- PROBLEM REQUIREMENTS:
Which of the lines in the records below hold the string "click"? Copy every one of them.

[Stored records]

Content starts

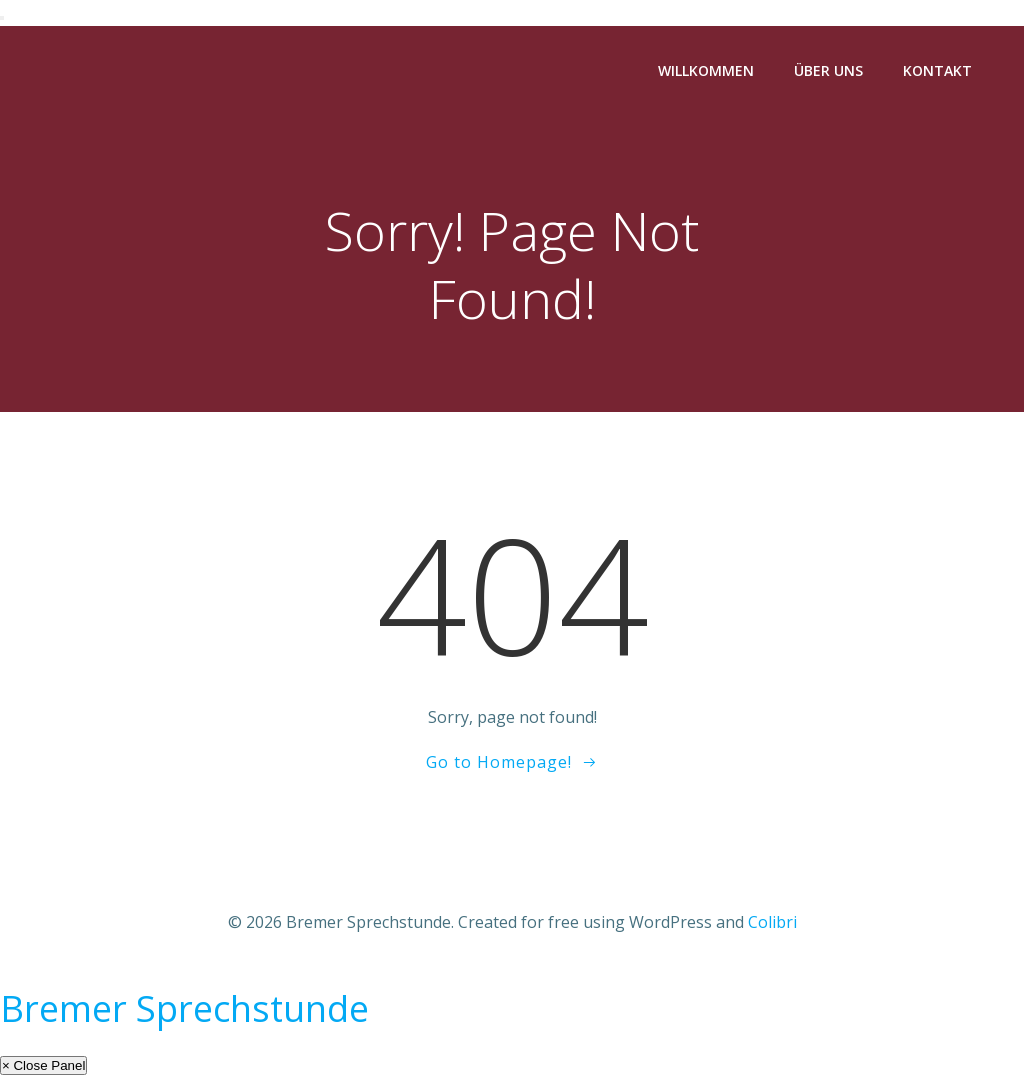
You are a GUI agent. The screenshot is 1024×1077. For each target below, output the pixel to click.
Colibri (772, 922)
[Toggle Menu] (2, 18)
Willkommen (706, 70)
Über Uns (828, 70)
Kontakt (937, 70)
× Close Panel (43, 1065)
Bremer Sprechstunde (184, 1008)
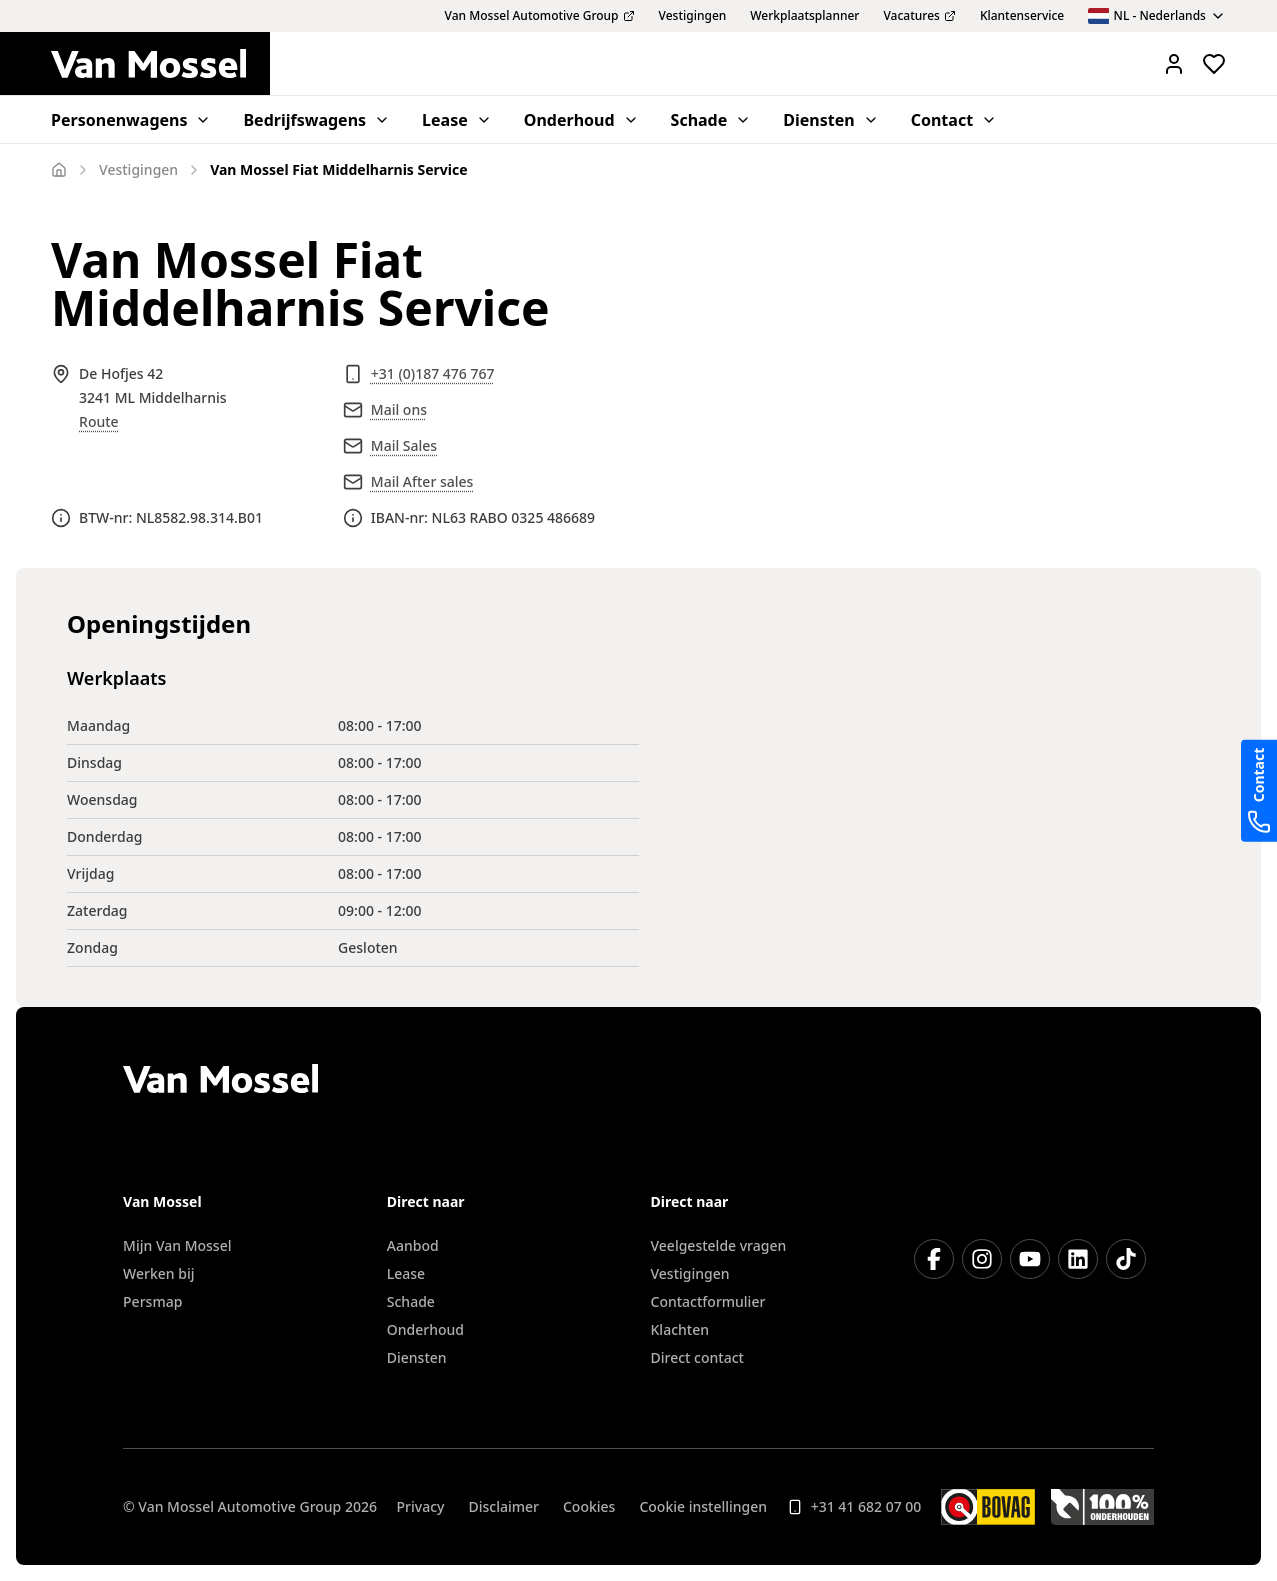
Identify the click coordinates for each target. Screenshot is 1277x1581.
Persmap (152, 1301)
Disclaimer (503, 1506)
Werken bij (158, 1273)
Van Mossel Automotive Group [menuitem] (540, 16)
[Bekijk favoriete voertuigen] (1214, 64)
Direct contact (697, 1357)
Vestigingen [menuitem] (693, 16)
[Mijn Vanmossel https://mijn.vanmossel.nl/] (1174, 64)
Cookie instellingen (703, 1506)
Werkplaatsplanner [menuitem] (804, 16)
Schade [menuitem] (711, 120)
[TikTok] (1126, 1259)
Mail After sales (422, 481)
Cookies (589, 1506)
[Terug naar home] (160, 64)
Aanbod (413, 1245)
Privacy (421, 1506)
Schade (411, 1301)
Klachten (680, 1329)
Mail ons (399, 409)
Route (99, 421)
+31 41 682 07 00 (854, 1506)
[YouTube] (1030, 1259)
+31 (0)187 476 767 (433, 373)
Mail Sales (404, 445)
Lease (406, 1273)
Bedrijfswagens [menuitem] (316, 120)
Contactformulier (708, 1301)
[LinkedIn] (1078, 1259)
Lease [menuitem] (457, 120)
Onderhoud (425, 1329)
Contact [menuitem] (954, 120)
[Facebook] (934, 1259)
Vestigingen (690, 1273)
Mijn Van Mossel (177, 1245)
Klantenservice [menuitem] (1022, 16)
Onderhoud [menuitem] (581, 120)
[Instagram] (982, 1259)
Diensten (417, 1357)
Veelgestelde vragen (719, 1245)
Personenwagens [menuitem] (131, 120)
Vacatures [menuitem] (919, 16)
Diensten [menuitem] (830, 120)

Content ends

- COMPLETED TASK:
You are a GUI agent. The screenshot is 1024×1077. For each target below, output the pixel to click.
Identify the click coordinates for each target. Screenshot is 1277x1581.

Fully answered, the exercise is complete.